Autonomous vehicles are on the on-ramp to full deployment. Recent years have seen the first Level 3 (L3) vehicle releases, more than 700,000 fully autonomous robo-taxi rides per week, and the first driverless demos for autonomous trucks. This ramp-up is global: Europe has been home to more than 35 autonomous-vehicle pilots to date, and the United States and China each see more than 450,000 and 250,000 commercial rides per week, respectively.1
With the industry charging forward, the race to win is far from over. Developers are working to overcome the next round of technological and investment barriers, and questions remain about how tech stacks will develop. In other words, advanced driver-assistance systems and autonomous driving have room to scale.
To understand trends in this fast-paced industry, the McKinsey Center for Future Mobility conducted its third biannual survey of industry leaders, coupled with a workshop to discuss survey results (see sidebar “Methodology”). This year provided some particularly notable insights, including expert updates on lengthening adoption timelines and increasing development costs, perspectives on regional progress, and ideas about what form of autonomous technology will win out. We break down these insights and more below.

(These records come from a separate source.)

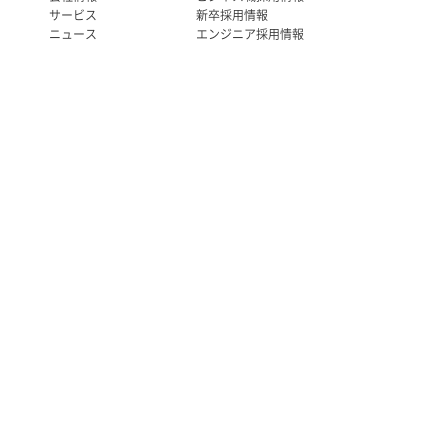
サービス
新卒採用情報
ニュース
エンジニア採用情報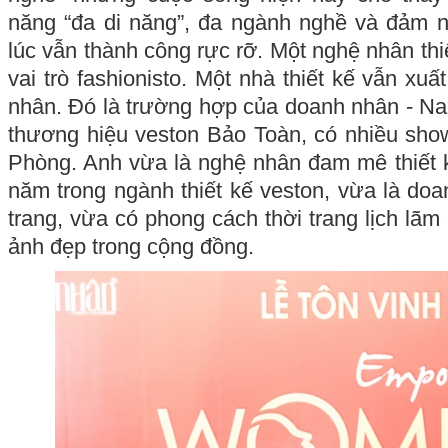
năng “đa di năng”, đa ngành nghề và đảm n
lúc vẫn thành công rực rỡ. Một nghệ nhân thi
vai trò fashionisto. Một nhà thiết kế vẫn xuấ
nhân. Đó là trường hợp của doanh nhân - N
thương hiệu veston Bảo Toàn, có nhiều sho
Phòng. Anh vừa là nghệ nhân đam mê thiết 
năm trong ngành thiết kế veston, vừa là doa
trang, vừa có phong cách thời trang lịch lãm 
ảnh đẹp trong cộng đồng.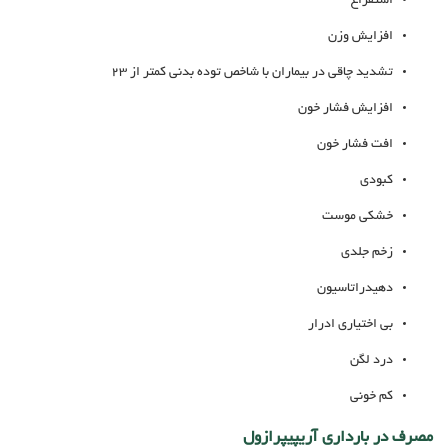
استفراغ
افزایش وزن
تشدید چاقی در بیماران با شاخص توده بدنی کمتر از 23
افزایش فشار خون
افت فشار خون
کبودی
خشکی موست
زخم جلدی
دهیدراتاسیون
بی اختیاری ادرار
درد لگن
کم خونی
مصرف در بارداری آریپیپرازول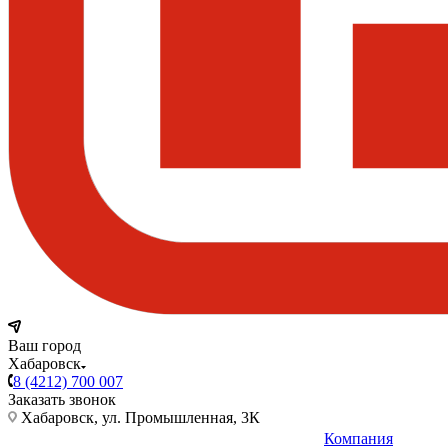
Ваш город
Хабаровск
8 (4212) 700 007
Заказать звонок
Хабаровск, ул. Промышленная, 3К
Компания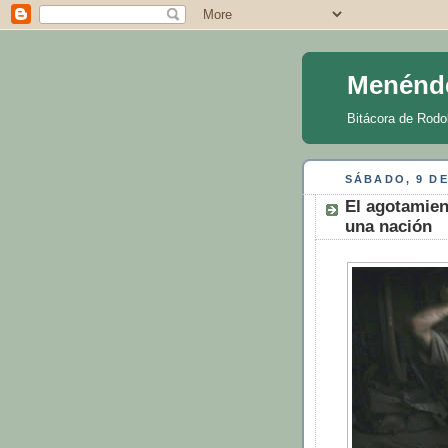
Menénd
Bitácora de Rodo
SÁBADO, 9 DE
El agotamien
una nación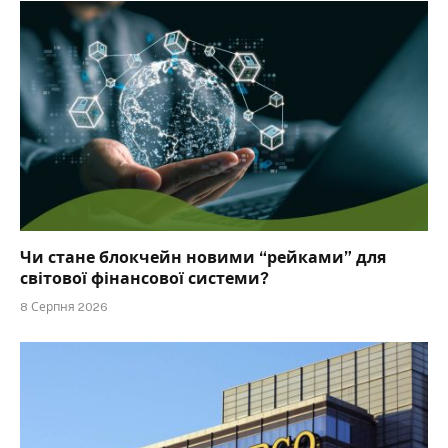
Чи стане блокчейн новими “рейками” для
світової фінансової системи?
8 Серпня 2026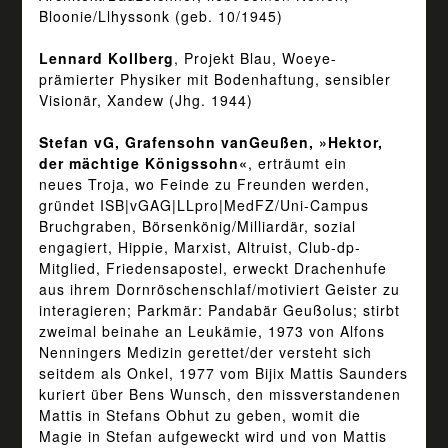
Bloonie/Llhyssonk (geb. 10/1945)
Lennard Kollberg
, Projekt Blau, Woeye-
prämierter Physiker mit Bodenhaftung, sensibler
Visionär, Xandew (Jhg. 1944)
Stefan vG, Grafensohn vanGeußen, »Hektor,
der mächtige Königssohn«
, erträumt ein
neues Troja, wo Feinde zu Freunden werden,
gründet ISB|vGAG|LLpro|MedFZ/Uni-Campus
Bruchgraben, Börsenkönig/Milliardär, sozial
engagiert, Hippie, Marxist, Altruist, Club-dp-
Mitglied, Friedensapostel, erweckt Drachenhufe
aus ihrem Dornröschenschlaf/motiviert Geister zu
interagieren; Parkmär: Pandabär Geußolus; stirbt
zweimal beinahe an Leukämie, 1973 von Alfons
Nenningers Medizin gerettet/der versteht sich
seitdem als Onkel, 1977 vom Bijix Mattis Saunders
kuriert über Bens Wunsch, den missverstandenen
Mattis in Stefans Obhut zu geben, womit die
Magie in Stefan aufgeweckt wird und von Mattis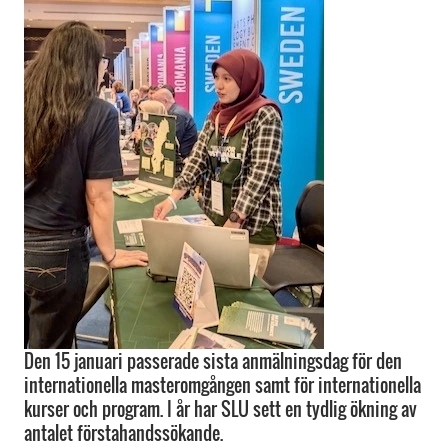
Den 15 januari passerade sista anmälningsdag för den
internationella masteromgången samt för internationella
kurser och program. I år har SLU sett en tydlig ökning av
antalet förstahandssökande.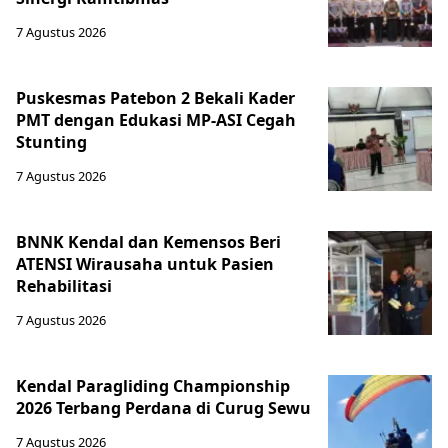
7 Agustus 2026
Puskesmas Patebon 2 Bekali Kader
PMT dengan Edukasi MP-ASI Cegah
Stunting
7 Agustus 2026
BNNK Kendal dan Kemensos Beri
ATENSI Wirausaha untuk Pasien
Rehabilitasi
7 Agustus 2026
Kendal Paragliding Championship
2026 Terbang Perdana di Curug Sewu
7 Agustus 2026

Adoption timelines for autonomous vehicles continue to grow
This year’s survey indicates that adoption timelines for autonomous vehicles have slipped by one to two years on average—relative to the 2023 survey2—across most autonomous-driving use cases. While L4 robo-taxis are now available in the first cities in the United States and China, the global rollout of robo-taxis is now expected to become reality at a large scale in 2030, rather than 2029 (see sidebar “Levels of autonomous driving”). Similarly, L4 urban pilots for private passenger cars are expected to be pushed out from 2030 to 2032, and fully autonomous trucking is expected to reach viability by 2032, not 2031. Overall, experts expect that robo-taxis will be the first commercial application for L4 in mobility—not privately owned cars.

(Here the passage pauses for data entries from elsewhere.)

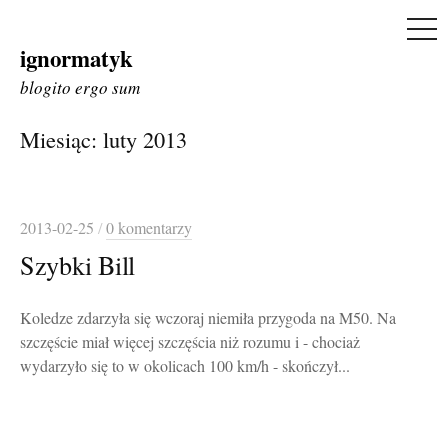
ME
ignormatyk
Skip
to
blogito ergo sum
content
Miesiąc:
luty 2013
2013-02-25
/
0 komentarzy
Szybki Bill
Koledze zdarzyła się wczoraj niemiła przygoda na M50. Na
szczęście miał więcej szczęścia niż rozumu i - chociaż
wydarzyło się to w okolicach 100 km/h - skończył...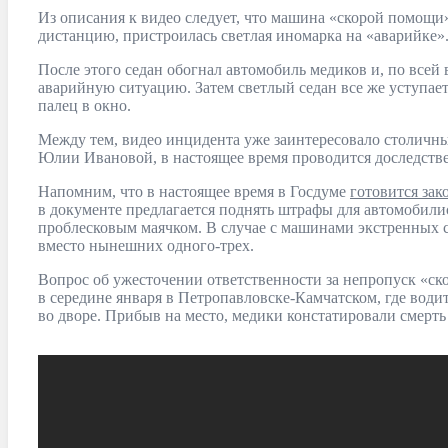
Из описания к видео следует, что машина «скорой помощи»
дистанцию, пристроилась светлая иномарка на «аварийке»
После этого седан обогнал автомобиль медиков и, по всей
аварийную ситуацию. Затем светлый седан все же уступает
палец в окно.
Между тем, видео инцидента уже заинтересовало столичны
Юлии Ивановой, в настоящее время проводится доследствен
Напомним, что в настоящее время в Госдуме
готовится зак
в документе предлагается поднять штрафы для автомобили
проблесковым маячком. В случае с машинами экстренных с
вместо нынешних одного-трех.
Вопрос об ужесточении ответственности за непропуск «ск
в середине января в Петропавловске-Камчатском, где водит
во дворе. Прибыв на место, медики констатировали смерть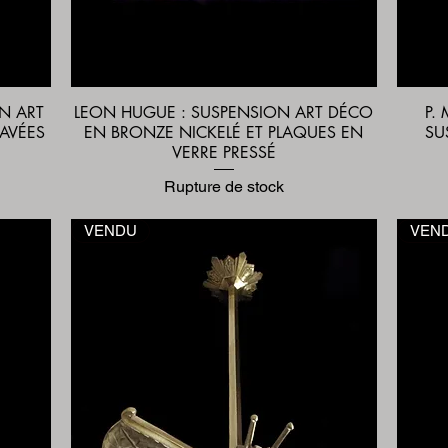
ON ART
LEON HUGUE : SUSPENSION ART DÉCO
P.
Aperçu rapide
RAVÉES
EN BRONZE NICKELÉ ET PLAQUES EN
SU
VERRE PRESSÉ
Rupture de stock
VENDU
VEN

The availability of autonomous vehicles is also expected to vary across geographies. As mentioned, the United States and China have seen the earliest rollouts of robo-taxis, but other geographies may see later deployments. Surveyed experts expect that it will take three to seven years for robo-taxis to be widely deployed commercially and available across all geographies. Experts predict similar rollout patterns for trucks and passenger cars. China and the United States are expected to lead, with most use cases launching significantly earlier than in Europe or the rest of Asia. A number of factors are likely contributing to this regional divide, including faster development cycles, agile commercial organizations and start-up cultures, regulatory support, funding availability, a strong available AI and software base, built environments that are more conducive to autonomous driving (versus crowded city centers), larger market sizes, and a stronger willingness to test new technologies at large scale.3
The mass-market focus for privately owned vehicles is shifting to L2+ functions
Out of the experts surveyed this year, the largest group (49 percent) now believes that the mass market for privately owned vehicles (not robo-taxis) will center on L2+ functions by 2035. This marks a shift away from the focus on L3 or higher functions seen in the 2023 survey, in which 52 percent of experts anticipated the market to move toward L3 or higher systems. These prior predictions were largely based on the assumption that costs for L3 systems would decrease and that beneficial aspects of L3 vehicles (for example, their ability to allow drivers to rest or perform nondriving tasks such as working or gaming) could enhance their appeal.
Today, only 39 percent of experts predict the market to focus on L3 or higher. This decline may be due to a lack of funding, high costs for development and validation, and slow technological advancements. Today, experts increasingly see L3 autonomous functionality as an optional, niche product, primarily targeted at premium vehicles rather than at the broader mass market.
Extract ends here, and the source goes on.